2011-06 System error message formatting improvements. Explicit gc-safepoint calls went away completely. Added C-side code to allow using some other file than currently-running SBCL as an executable prefix. Use CreateProcess(NULL,...) again to get :search t behavior in run-program, taking extra measures to make it deterministic this time.
2011-07 Unified error handling in win32_unix_* I/O wrappers, to avoid interpretative differences for overlapped and synchronous completion. No save-fp-and-pc on gc-safepoint builds by default (when building SBCL itself): we shouldn't need it when we have a backup frame pointer chain.
2011-08 Some patches start getting into mainline. Some conflicts on merges, but fewer than expected. Real implementation of over-MAX_PATH namestrings. Directory operations don't use MSVCRT anymore: everything ported to kernel32 calls. UNC pathname representation altered, so it becomes possible to distinguish //C/Thing and C:/Thing. Added Control-C handler, making it as similar as possible to SIGINT handler on unix.
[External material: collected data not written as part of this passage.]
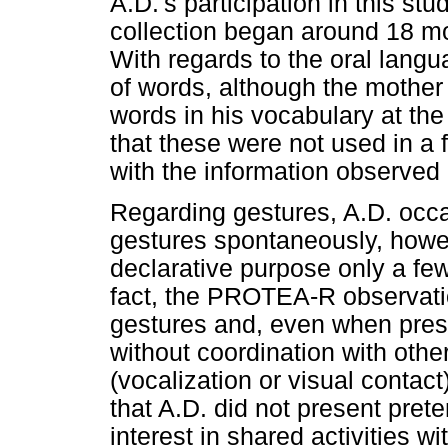
A.D.'s participation in this 
collection began around 18 mont
With regards to the oral langu
of words, although the mother 
words in his vocabulary at the
that these were not used in a 
with the information observe
Regarding gestures, A.D. occ
gestures spontaneously, howeve
declarative purpose only a few
fact, the PROTEA-R observatio
gestures and, even when prese
without coordination with ot
(vocalization or visual contact
that A.D. did not present pret
interest in shared activities w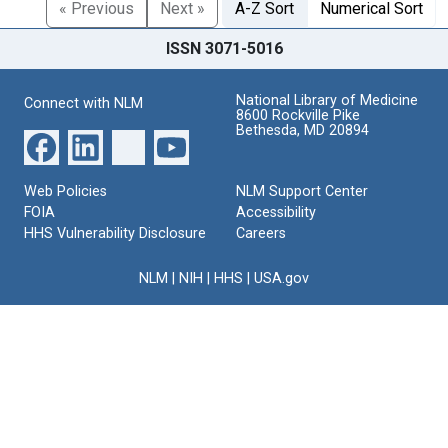
« Previous
Next »
A-Z Sort
Numerical Sort
ISSN 3071-5016
National Library of Medicine
Connect with NLM
8600 Rockville Pike
Bethesda, MD 20894
Web Policies
NLM Support Center
FOIA
Accessibility
HHS Vulnerability Disclosure
Careers
NLM
|
NIH
|
HHS
|
USA.gov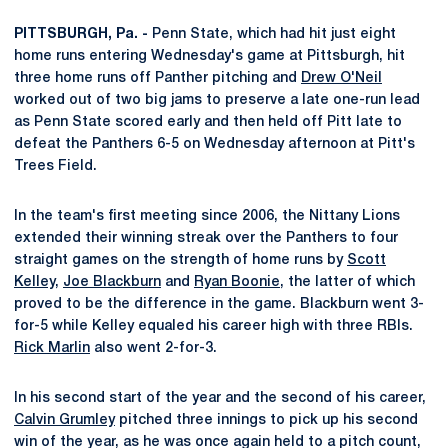
PITTSBURGH, Pa. -
Penn State, which had hit just eight
home runs entering Wednesday's game at Pittsburgh, hit
three home runs off Panther pitching and
Drew O'Neil
worked out of two big jams to preserve a late one-run lead
as Penn State scored early and then held off Pitt late to
defeat the Panthers 6-5 on Wednesday afternoon at Pitt's
Trees Field.
In the team's first meeting since 2006, the Nittany Lions
extended their winning streak over the Panthers to four
straight games on the strength of home runs by
Scott
Kelley
,
Joe Blackburn
and
Ryan Boonie
, the latter of which
proved to be the difference in the game. Blackburn went 3-
for-5 while Kelley equaled his career high with three RBIs.
Rick Marlin
also went 2-for-3.
In his second start of the year and the second of his career,
Calvin Grumley
pitched three innings to pick up his second
win of the year, as he was once again held to a pitch count,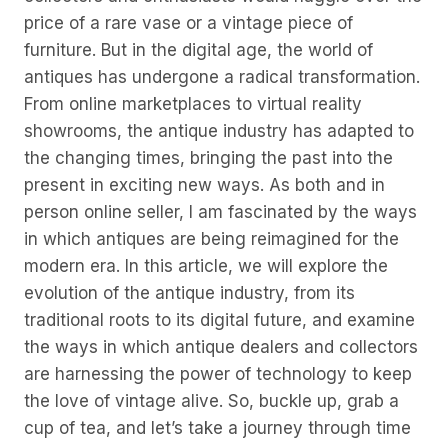
price of a rare vase or a vintage piece of
furniture. But in the digital age, the world of
antiques has undergone a radical transformation.
From online marketplaces to virtual reality
showrooms, the antique industry has adapted to
the changing times, bringing the past into the
present in exciting new ways. As both and in
person online seller, I am fascinated by the ways
in which antiques are being reimagined for the
modern era. In this article, we will explore the
evolution of the antique industry, from its
traditional roots to its digital future, and examine
the ways in which antique dealers and collectors
are harnessing the power of technology to keep
the love of vintage alive. So, buckle up, grab a
cup of tea, and let’s take a journey through time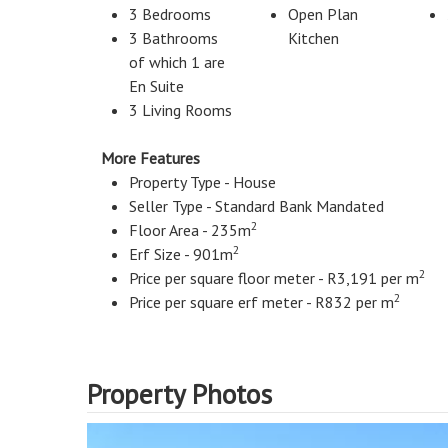
3 Bedrooms
Open Plan
3 Bathrooms
Kitchen
of which 1 are
En Suite
3 Living Rooms
More Features
Property Type - House
Seller Type - Standard Bank Mandated
2
Floor Area - 235m
2
Erf Size - 901m
2
Price per square floor meter - R3,191 per m
2
Price per square erf meter - R832 per m
Property Photos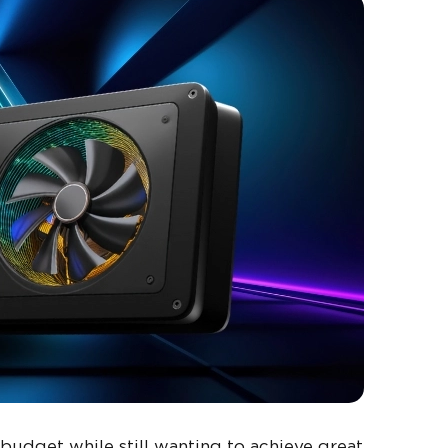
budget while still wanting to achieve great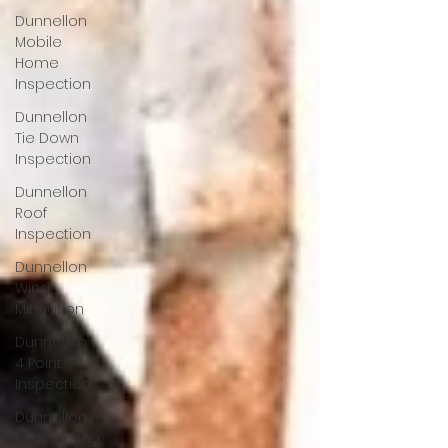
Dunnellon
Mobile
Home
Inspection
Dunnellon
Tie Down
Inspection
Dunnellon
Roof
Inspection
Dunnellon
Wind
Mitigation
Dunnellon
4 Point
Inspection
Dunnellon
Engineering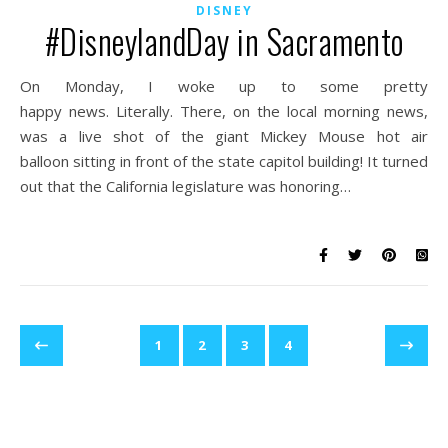
DISNEY
#DisneylandDay in Sacramento
On Monday, I woke up to some pretty
happy news. Literally. There, on the local morning news,
was a live shot of the giant Mickey Mouse hot air
balloon sitting in front of the state capitol building! It turned
out that the California legislature was honoring…
1
2
3
4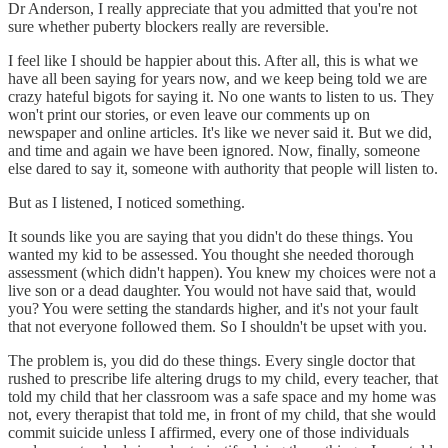
Dr Anderson, I really appreciate that you admitted that you're not
sure whether puberty blockers really are reversible.
I feel like I should be happier about this. After all, this is what we
have all been saying for years now, and we keep being told we are
crazy hateful bigots for saying it. No one wants to listen to us. They
won't print our stories, or even leave our comments up on
newspaper and online articles. It's like we never said it. But we did,
and time and again we have been ignored. Now, finally, someone
else dared to say it, someone with authority that people will listen to.
But as I listened, I noticed something.
It sounds like you are saying that you didn't do these things. You
wanted my kid to be assessed. You thought she needed thorough
assessment (which didn't happen). You knew my choices were not a
live son or a dead daughter. You would not have said that, would
you? You were setting the standards higher, and it's not your fault
that not everyone followed them. So I shouldn't be upset with you.
The problem is, you did do these things. Every single doctor that
rushed to prescribe life altering drugs to my child, every teacher, that
told my child that her classroom was a safe space and my home was
not, every therapist that told me, in front of my child, that she would
commit suicide unless I affirmed, every one of those individuals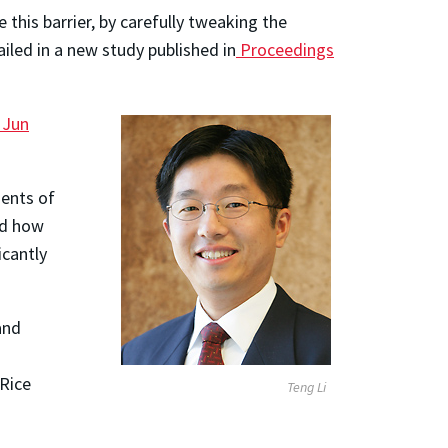
this barrier, by carefully tweaking the
iled in a new study published in
Proceedings
Jun
ments of
ed how
icantly
and
 Rice
Teng Li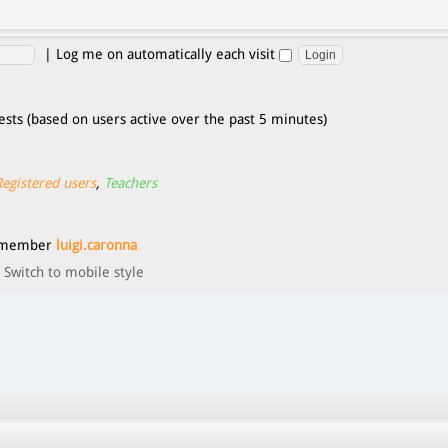
|
Log me on automatically each visit
ests (based on users active over the past 5 minutes)
Registered users
,
Teachers
t member
luigi.caronna
Switch to mobile style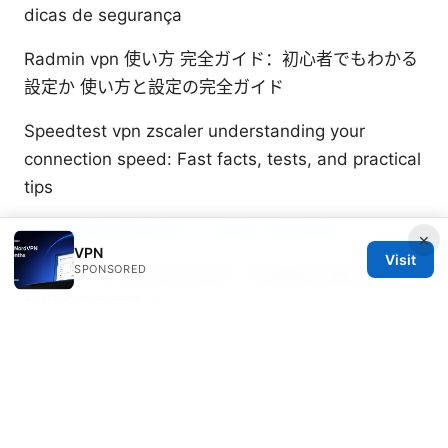
dicas de segurança
Radmin vpn 使い方 完全ガイド：初心者でもわかる
設定か 使い方と設定の完全ガイド
Speedtest vpn zscaler understanding your
connection speed: Fast facts, tests, and practical
tips
2026年国内还能用的VPN推荐与使用指南
×
VPN
Visit
SPONSORED
Clush：VPN 安全高效指南，全面覆盖流量加密、隐
私保护与实用建议
Juniper Yeats
Juniper writes about DNS-over-HTTPS and
Wireguard.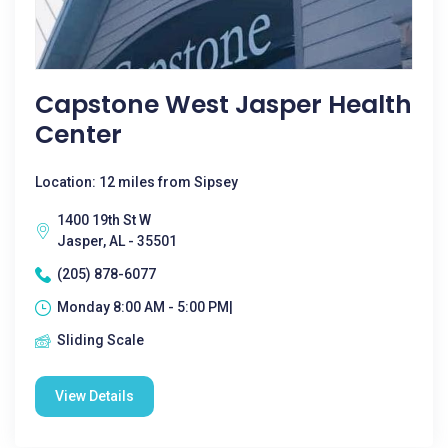
Capstone West Jasper Health
Center
Location: 12 miles from Sipsey
1400 19th St W
Jasper, AL - 35501
(205) 878-6077
Monday 8:00 AM - 5:00 PM|
Sliding Scale
View Details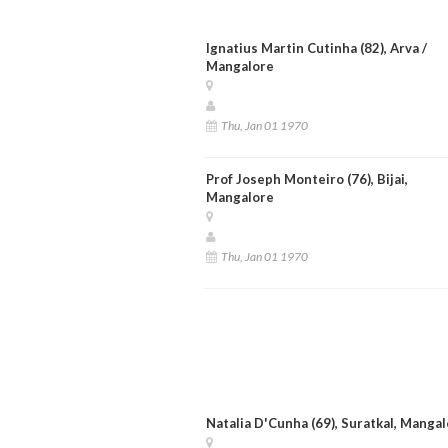
Ignatius Martin Cutinha (82), Arva /
Mangalore
Thu, Jan 01 1970
Prof Joseph Monteiro (76), Bijai,
Mangalore
Thu, Jan 01 1970
Natalia D'Cunha (69), Suratkal, Manga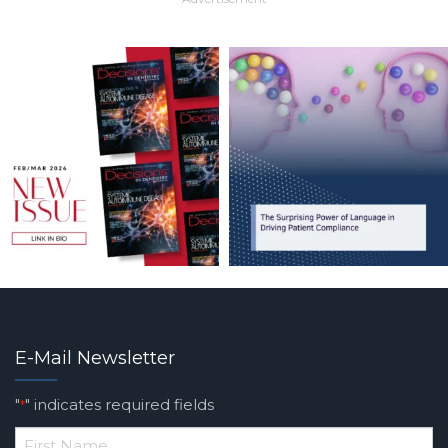
E-Mail Newsletter
"
" indicates required fields
*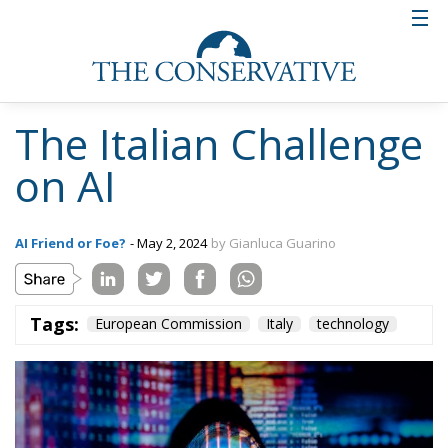
The Italian Challenge
on AI
AI Friend or Foe?
- May 2, 2024
by Gianluca Guarino
Tags:
European Commission
Italy
technology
Fixed thread and fiber lifetime management to allow foreign callback invocation from TLS callbacks of loaded DLL. Allow another executable with embedded core for --core argument.
2011-09 Fixed stepping, breakpoints, non-encapsulation traces on Windows. A huge pile of my own dead code removed. An attempt to handle control stack overflow without crashing (still fails on Wine in some circumstances).
2011-10 Merged wide fixnums from mainline. Fixed some local issues; tracked down a non-local bug (ROOM issue). Enabled core compression support for Windows (now used for my stand-alone executables). Fixed an accidental limitation of dynamic space size on 64-bit Windows to 4G.
2011-11 Fixed various non-Windows issues, starting with threaded Linux builds. Ported sb-dynamic-core (prepopulated linkage table) to Linux/FreeBSD 64/32-bit multithreaded/unithreaded combinations, except */64-bit/unithreaded. Merged Nikodemus Siivola's threading code (fewer problems than expected: implementing futexes was a right decision, as it turns out).
At this stage, your donations and support are very important. However, one thing is even more important for SBCL on Windows: restoring its reputation on that platform.
Since the appearance of Windows port, a huge pile of material accumulated on the Net, pointing at the port's shortcomings, problems, and bugs, up to the point of discommending its use altogether. Many of those problems are already solved by this project, but it can be a long time until it's known widely.
If you have a positive experience with my version of SBCL for Windows, please recommend it to other users: share a link to the project's wiki homepage on github (or to the page you're reading now).
If you found a problem or want a new feature in SBCL for Windows, feel free to share it as well. I recommend to use an appropriate bug tracker for this kind of content to ensure that your future readers will get up-to-date information on fixes and improvements related to the problem: either my issue tracker for SBCL/Windows fork, or the mainline SBCL bugtracker.